EXERCISE: Output all entries precisely and leave out the pictures.

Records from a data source
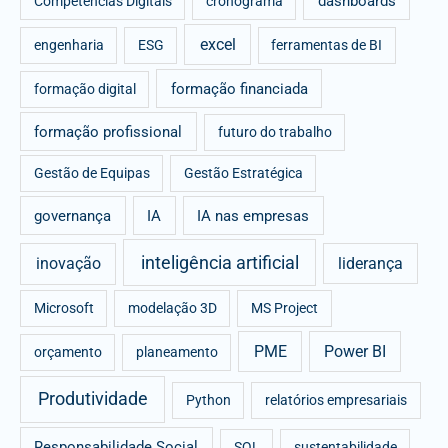
dashboards
Competências Digitais
cronograma
excel
engenharia
ESG
ferramentas de BI
formação financiada
formação digital
formação profissional
futuro do trabalho
Gestão de Equipas
Gestão Estratégica
governança
IA
IA nas empresas
inteligência artificial
inovação
liderança
Microsoft
modelação 3D
MS Project
PME
Power BI
orçamento
planeamento
Produtividade
Python
relatórios empresariais
Responsabilidade Social
SQL
sustentabilidade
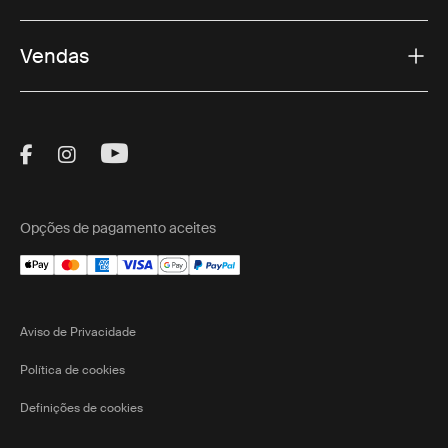
Vendas
Visit Thule on Facebook (external link)
Visit Thule on Instagram (external link)
Visit Thule on Youtube (external lin
Opções de pagamento aceites
Aviso de Privacidade
Política de cookies
Definições de cookies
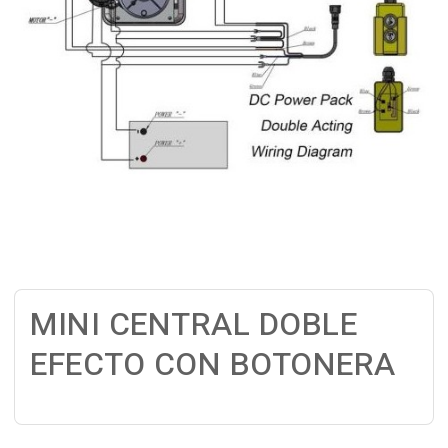
MINI CENTRAL DOBLE
EFECTO CON BOTONERA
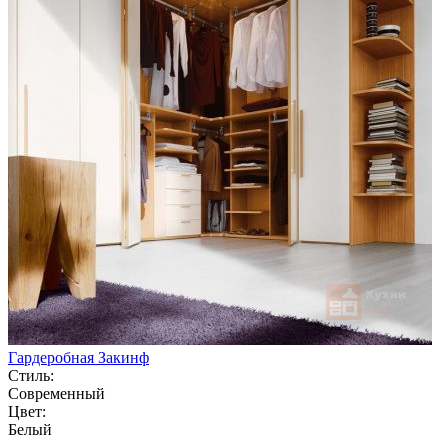
Гардеробная Закинф
Стиль:
Современный
Цвет:
Белый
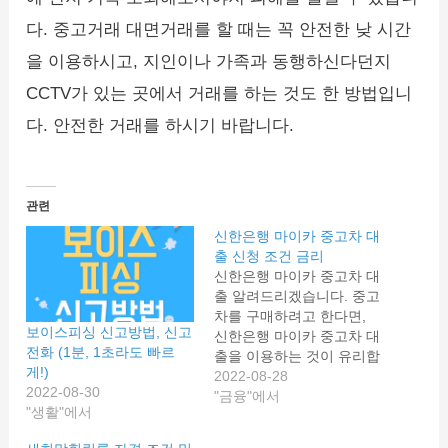
다. 중고거래 대면거래를 할 때는 꼭 안전한 낮 시간
을 이용하시고, 지인이나 가족과 동행하신다던지
CCTV가 있는 곳에서 거래를 하는 것도 한 방법입니
다. 안전한 거래를 하시기 바랍니다.
관련
신한은행 마이카 중고차 대
출 신청 조건 금리
신한은행 마이카 중고차 대
출 알려드리겠습니다. 중고
차를 구매하려고 한다면,
보이스피싱 신고방법, 신고
신한은행 마이카 중고차 대
전화 (1분, 1초라도 빠르
출을 이용하는 것이 유리합
게!)
니다. 자세한 대출 신청 방
2022-08-28
2022-08-30
법과 신청조건, 금리, 한도
"금융"에서
"생활"에서
등 내용살펴보겠습니다. 신
한은행과 신한카드에서는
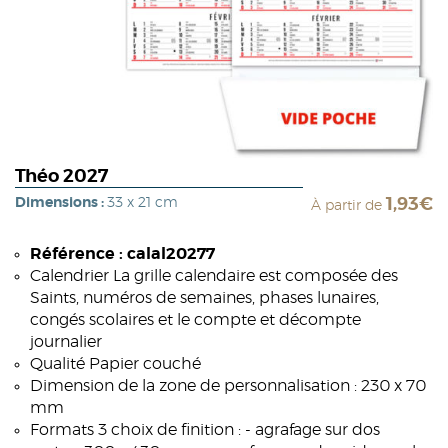
Théo 2027
Dimensions :
33 x 21 cm
1,93€
À partir de
Référence : calal20277
Calendrier La grille calendaire est composée des
Saints, numéros de semaines, phases lunaires,
congés scolaires et le compte et décompte
journalier
Qualité Papier couché
Dimension de la zone de personnalisation : 230 x 70
mm
Formats 3 choix de finition : - agrafage sur dos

RESULT OF THIS EXERCISE:
dashboards
Competências Digitais
cronograma
excel
engenharia
ESG
ferramentas de BI
formação financiada
formação digital
formação profissional
futuro do trabalho
Gestão de Equipas
Gestão Estratégica
governança
IA
IA nas empresas
inteligência artificial
inovação
liderança
Microsoft
modelação 3D
MS Project
PME
Power BI
orçamento
planeamento
Produtividade
Python
relatórios empresariais
Responsabilidade Social
SQL
sustentabilidade
Vendas
Visit Thule on Facebook (external link)
Visit Thule on Instagram (external link)
Visit Thule on Youtube (external lin
Opções de pagamento aceites
Aviso de Privacidade
Política de cookies
Definições de cookies
MINI CENTRAL DOBLE
EFECTO CON BOTONERA
Гардеробная Закинф
Стиль:
Современный
Цвет:
Белый
다. 중고거래 대면거래를 할 때는 꼭 안전한 낮 시간
을 이용하시고, 지인이나 가족과 동행하신다던지
CCTV가 있는 곳에서 거래를 하는 것도 한 방법입니
다. 안전한 거래를 하시기 바랍니다.
관련
신한은행 마이카 중고차 대
출 신청 조건 금리
신한은행 마이카 중고차 대
출 알려드리겠습니다. 중고
차를 구매하려고 한다면,
보이스피싱 신고방법, 신고
신한은행 마이카 중고차 대
전화 (1분, 1초라도 빠르
출을 이용하는 것이 유리합
게!)
니다. 자세한 대출 신청 방
2022-08-28
2022-08-30
법과 신청조건, 금리, 한도
"금융"에서
"생활"에서
등 내용살펴보겠습니다. 신
한은행과 신한카드에서는
Théo 2027
Dimensions :
33 x 21 cm
1,93€
À partir de
Référence : calal20277
Calendrier La grille calendaire est composée des
Saints, numéros de semaines, phases lunaires,
congés scolaires et le compte et décompte
journalier
Qualité Papier couché
Dimension de la zone de personnalisation : 230 x 70
mm
Formats 3 choix de finition : - agrafage sur dos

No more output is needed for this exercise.